Founded in 2000, the company intends to use the cash infusion to strengthen its balance sheet, Amit Shah, chief strategy officer and U.S. general manager at VTEX told Crunchbase News. That includes making acquisitions, hiring additional talent, investing in customer success, innovating its platform, and accelerating growth in the U.S., Europe and Asia-Pacific markets.

“We have been profitable for the past 10 years, but the new funding allows us to invest in the product,” Shah said. “In addition, this is an attractive market for others to enter, so we want to keep our leadership position.”

The online sales market in the U.S. is poised to be valued at approximately $600 billion, and the shift in trends toward online commerce is driven by more consumers pushing for that convenience, he added.

VTEX, which can enable a brand to be online in as little as 30 days, has seen 98 percent growth in platform adoption during the pandemic and now works with more than 3,000 online storefronts for global brands, including Motorola, Stanley Black & Decker and Sony. It expects to close 2020 with a 114 percent increase year over year.

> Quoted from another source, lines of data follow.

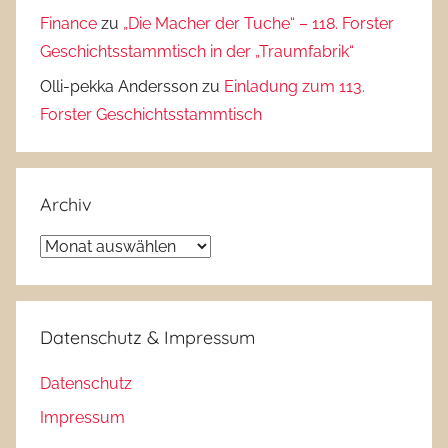
Finance
zu
„Die Macher der Tuche“ – 118. Forster
Geschichtsstammtisch in der „Traumfabrik“
Olli-pekka Andersson
zu
Einladung zum 113.
Forster Geschichtsstammtisch
Archiv
Archiv
Datenschutz & Impressum
Datenschutz
Impressum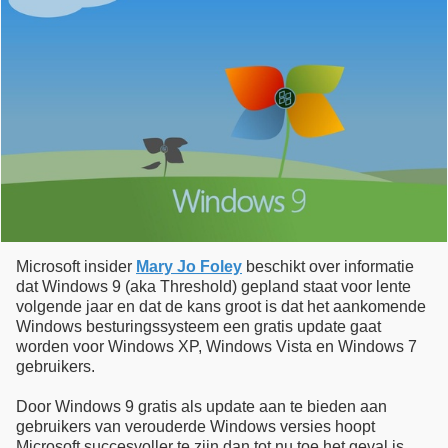
Microsoft insider
Mary Jo Foley
beschikt over informatie
dat Windows 9 (aka Threshold) gepland staat voor lente
volgende jaar en dat de kans groot is dat het aankomende
Windows besturingssysteem een gratis update gaat
worden voor Windows XP, Windows Vista en Windows 7
gebruikers.
Door Windows 9 gratis als update aan te bieden aan
gebruikers van verouderde Windows versies hoopt
Microsoft succesvoller te zijn dan tot nu toe het geval is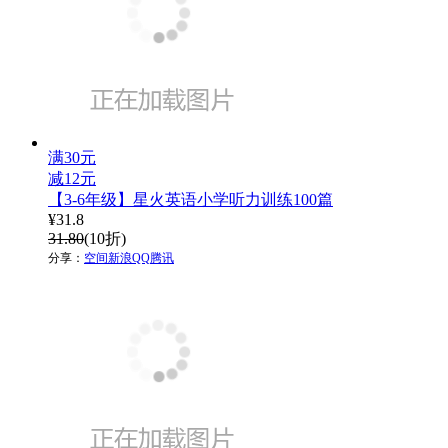
满30元
减12元
【3-6年级】星火英语小学听力训练100篇
¥
31.8
31.80
(10折)
分享：
空间
新浪
QQ
腾讯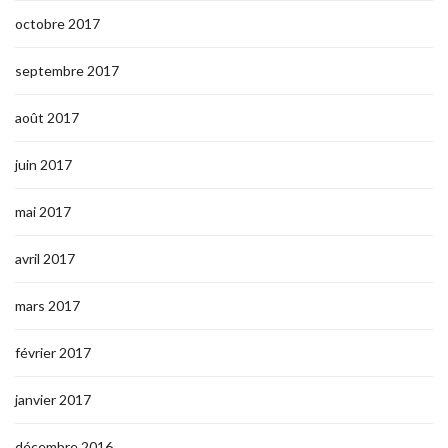
octobre 2017
septembre 2017
août 2017
juin 2017
mai 2017
avril 2017
mars 2017
février 2017
janvier 2017
décembre 2016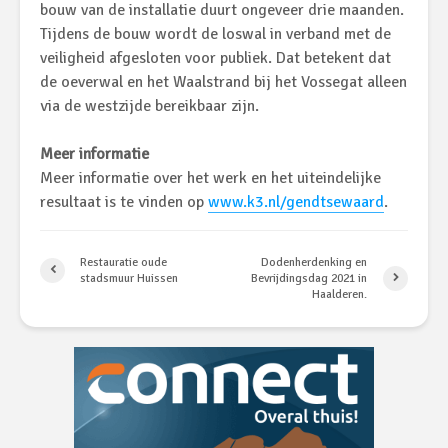
bouw van de installatie duurt ongeveer drie maanden.
Tijdens de bouw wordt de loswal in verband met de
veiligheid afgesloten voor publiek. Dat betekent dat
de oeverwal en het Waalstrand bij het Vossegat alleen
via de westzijde bereikbaar zijn.
Meer informatie
Meer informatie over het werk en het uiteindelijke
resultaat is te vinden op
www.k3.nl/gendtsewaard
.
Restauratie oude
Dodenherdenking en
stadsmuur Huissen
Bevrijdingsdag 2021 in
Haalderen.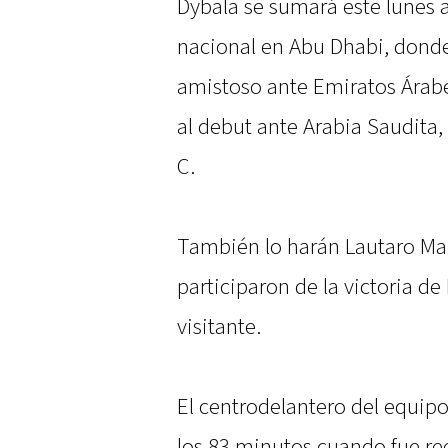
Dybala se sumará este lunes 
nacional en Abu Dhabi, donde
amistoso ante Emiratos Árab
al debut ante Arabia Saudita, 
C.
También lo harán Lautaro Mar
participaron de la victoria de 
visitante.
El centrodelantero del equipo
los 83 minutos cuando fue r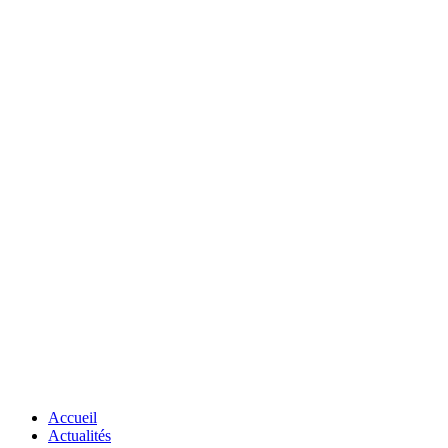
Accueil
Actualités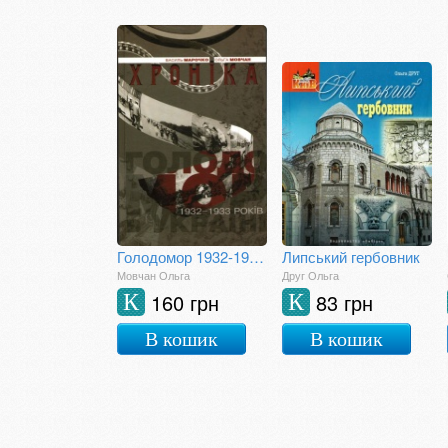
Голодомор 1932-1933 років в Україні : Хроніка
Липський гербовник
Мовчан Ольга
Друг Ольга
160 грн
83 грн
К
К
В кошик
В кошик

As such, VTEX is focused on hiring people who used to run online businesses to act as guides for its customers. The company already has 900 employees and looks to end the year with 1,000, building out its team in the U.K., France, Germany and parts of Asia Pacific, Shah said.

“We want to make sure the people on our team are as knowledgeable as our customers,” he added. “The biggest change in tech is that the customer doesn’t want to buy software, they want to buy knowledge and expertise. Software is the vehicle.”